Indeed, when we extend the time horizon as far back as reliable records allow, we find even stronger evidence in favor of buying profitable companies at low valuations. The United States has reliable financial statement data for public companies starting in 1963. Over the six decades between 1963 and 2020, stocks that are cheap and profitable have compounded at 13% per year. And over the same period, expensive and unprofitable stocks have lagged far behind, compounding at only 4% per year. The difference in wealth creation between these two approaches over a six-decade horizon is staggering: $100 invested in 1963 would be worth $131,130 under the rational strategy and $993 under the speculative approach.
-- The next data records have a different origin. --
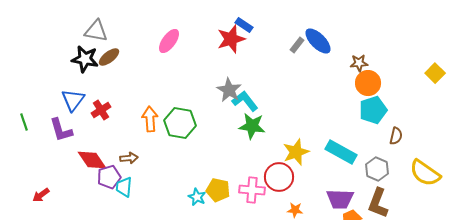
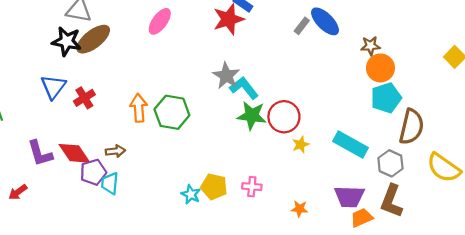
brown ellipse: (109, 57) -> (93, 39), size x1.5
purple L-shape: (61, 130) -> (40, 153), moved
brown semicircle: (396, 136) -> (411, 127), size x1.8
yellow star: (296, 152) -> (301, 144), size x0.6
red circle: (279, 177) -> (284, 117), moved
pink cross: (252, 190) -> (252, 187), size x0.7

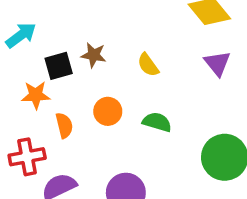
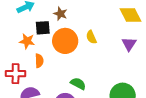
brown star: (94, 55) -> (60, 14), moved
orange circle: (108, 111) -> (65, 41), moved, size x1.6
green semicircle: (157, 122) -> (78, 84), moved

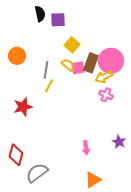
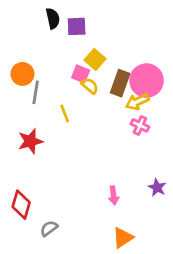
pink square: (78, 68) -> (81, 74), moved, turned 32
gray line: (46, 70) -> (36, 92), moved
yellow line: (49, 86) -> (65, 114), turned -48
gray semicircle: (37, 173) -> (49, 228), size x0.6

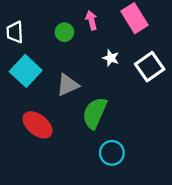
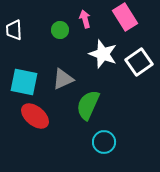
white star: (111, 58) -> (103, 54), size x1.8
cyan square: (26, 71) -> (24, 82), moved, turned -32

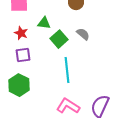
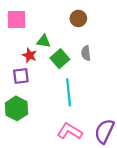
red star: (21, 33) -> (30, 55), moved
gray semicircle: (83, 34) -> (86, 53), turned -136

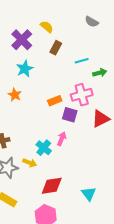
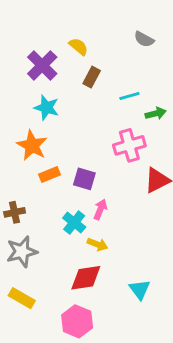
cyan star: (25, 69) -> (47, 108), turned -30
orange star: (15, 95) -> (32, 145), size x1.5
orange rectangle: (55, 101) -> (49, 175), moved
purple square: (70, 115) -> (84, 179), moved
yellow arrow: (30, 163) -> (97, 244), moved

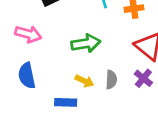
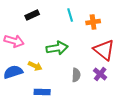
blue semicircle: (27, 76) -> (13, 72), turned 84
yellow arrow: (84, 81) -> (35, 66), moved

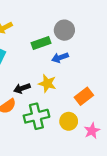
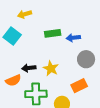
gray circle: (64, 30) -> (86, 59), moved
blue arrow: (60, 58) -> (73, 38), moved

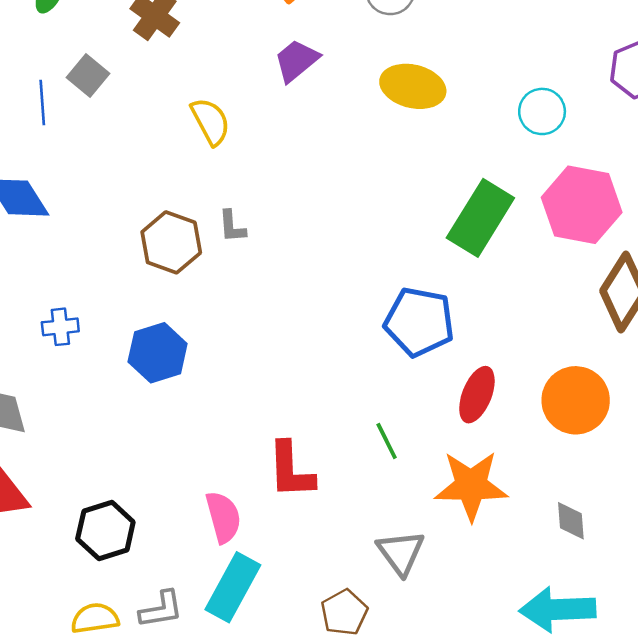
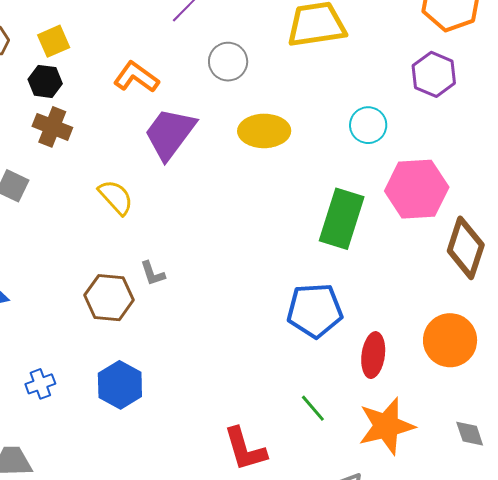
purple trapezoid: (297, 60) -> (170, 134), size x1.5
Figure 3: Long-Horizon Outcomes in the United States (1963–2020)

Exhibit 3.png

Source: Ken French data library (June 2020).

Over the past six decades, the rational strategy has created 132x more wealth than the speculative approach. So following Bayes Theorem, our prior belief that “cheap, profitable stocks are likely to outperform expensive, unprofitable stocks” should be significantly bolstered after seeing six decades of supporting evidence.

Under this Bayesian framework, we can better evaluate the unusual outcome of the most recent ten years. Compared against six decades of evidence in favor of buying profitable companies at low valuations, the unlucky experience of the past ten years should not even make a dent in our conviction that value investing works over the long run.

Ultimately, the rational investment logic of “buy low, sell high” is well supported by six decades of evidence. Whereas, like a game of musical chairs, the speculative logic of “buy high, sell higher” seems fun until the music stops.

The stock market is noisy, and strange things can happen over three, five, even ten years. But over the long haul, investors eventually get what they pay for. Those who buy expensive equities at low yields usually realize low returns over the long run. And investors who buy cheap stocks at high yields can realize high returns—provided they stick with the strategy over the long haul.